Fiction – Kindle edition; Hachette Digital; 256 pages; 2010.

Why do some people live a comfortable life and others live one that is horror-filled? What part of ourselves do we shave off so we can keep on eating while others starve? If women, children and old people were being murdered a hundred miles from here, would we not run to help? Why do we stop this decision of the heart when the distance is three thousand miles instead of a hundred?

During Pol Pot’s brutal regime in Cambodia (1975-1979) more than a million people were killed and buried in mass graves.
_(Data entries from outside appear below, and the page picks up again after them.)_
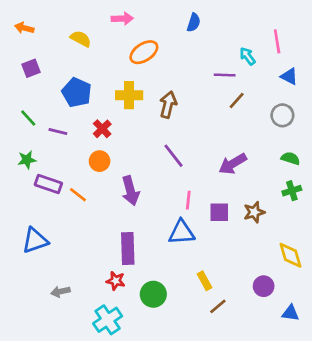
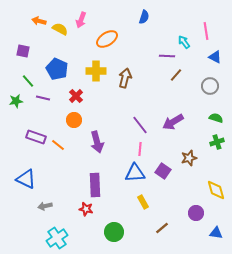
pink arrow: (122, 19) -> (81, 20), moved, turned 112
orange arrow: (24, 28) -> (39, 21), moved
purple square: (31, 68) -> (23, 51), turned 32
green line: (28, 118) -> (28, 81), moved
purple line: (173, 156) -> (140, 125), moved
green star: (27, 160) -> (16, 101), moved
purple square: (219, 212) -> (163, 171), moved, turned 35
blue triangle: (35, 240) -> (26, 179), turned 45
yellow rectangle: (204, 281) -> (143, 202), moved
gray arrow: (61, 292) -> (45, 206), moved
green circle: (153, 294) -> (114, 232), moved
cyan cross: (108, 320) -> (57, 238), moved

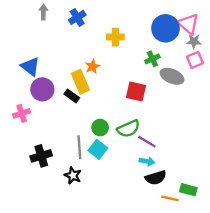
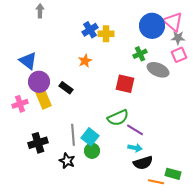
blue cross: (77, 17) -> (90, 30), moved
yellow rectangle: (80, 82) -> (43, 98), moved
green circle: (100, 128) -> (92, 151), moved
Others died from disease and starvation. Others still, disappeared never to be seen again.

But how do you tell this truly disturbing story in fictionalised form without banging people over the head, aka A Sunday at the Pool in Kigali style?

Canadian Kim Echlin does it by framing it around a beautiful, all-consuming love story. In The Disappeared — Echlin’s third novel — she tells the tale of Anne Greves, who as a 16-year-old motherless teenager, falls in love with an older man, Serey, a musician turned math tutor in exile from his native Cambodia. Their relationship is frowned upon by Anne’s father, but there is little he can do to prevent the affair, which blossoms in the music clubs of downtown Montreal during the late 1970s.
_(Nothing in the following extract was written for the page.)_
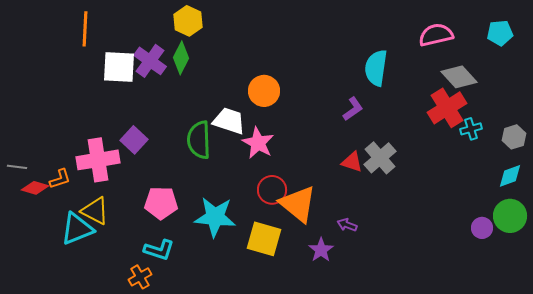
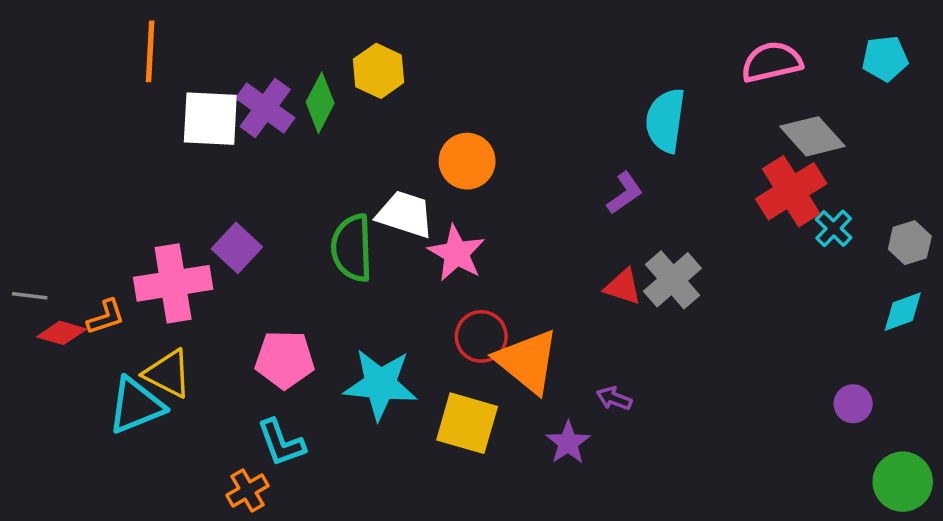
yellow hexagon: (188, 21) -> (379, 71), moved
cyan cross: (471, 129) -> (834, 228), turned -30
green circle: (510, 216) -> (903, 482), moved
cyan L-shape: (159, 250) -> (281, 443), turned 52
When the Cambodian borders are re-opened, Serey returns home to look for his family. Anne never hears from him again. Eleven years later, she thinks she sees him on a TV broadcast at a political rally in the Cambodian capital of Phnom Penh. She packs her bag and flies to Cambodia to look for him.
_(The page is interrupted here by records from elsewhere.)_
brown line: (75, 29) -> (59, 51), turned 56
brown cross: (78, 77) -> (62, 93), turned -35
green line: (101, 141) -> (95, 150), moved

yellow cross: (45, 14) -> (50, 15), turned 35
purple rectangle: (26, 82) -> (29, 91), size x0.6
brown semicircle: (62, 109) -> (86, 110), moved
It’s circa 1990. The Vietnamese forces that occupied Cambodia when the Khmer Rouge was removed from power have gone, only to be replaced by the UN and other Western aid agencies. The population still largely lives in fear — no one wants to talk about the country’s history of genocide, they merely want to get on with their lives.

Chan [Serey’s childhood neighbour] shook her head. All my children are gone. She looked across the broken road and said, Under Sihanouk, people used to greet each other, How many children have you? Under Lon Noi, people said, Are you well? Under the Khmer Rouge, How much food do you get in your cooperative? Now we say, How many of your family are still alive?

I don’t think it’s a plot spoiler to reveal that Anne does find her lover — albeit by a stroke of fate that belies believability — but the course of their love doesn’t run smoothly: Serey disappears once again. It’s her second, more frantic search, that gives the latter half of this strangely hypnotic novel a rather thrilling edge. Not only does Anne put herself in ludicrously dangerous situations — her dogged determination to find Serey borders on stupidity and obsession — but there’s a very real fear that what she is looking for is not a person, but a body.

Spanning 30 years, it is written in the second person as Anne looks back on her life with Serey. It is rather hard-hitting in places, but it is also strangely moving. And despite Anne’s flaws, her inability to ask Serey questions about his lifestyle, her naive, Westernised view of the world, it’s hard not to admire her quest for the truth when everyone else wants to bury their head in the sand.

As well as being a terrifically fast-gripping story, The Disappeared is the type of novel that uses language carefully. Echlin’s prose style is poetic, but she describes things — events, people, places, conversations — in an elegant but plain style. And it never feels like she is cramming journalistic information into her fictionalised account — it feels authentic and seamless — which only makes it feel more real and “truthful”.

For another take on this novel, I would recommend you read KevinfromCanada’s review, which is where I first heard about this book, while The Mookse and the Gripes’ review only reinforced my desire to get my hands on a copy. I thank both of them for bringing this moving and memorable novel to my attention.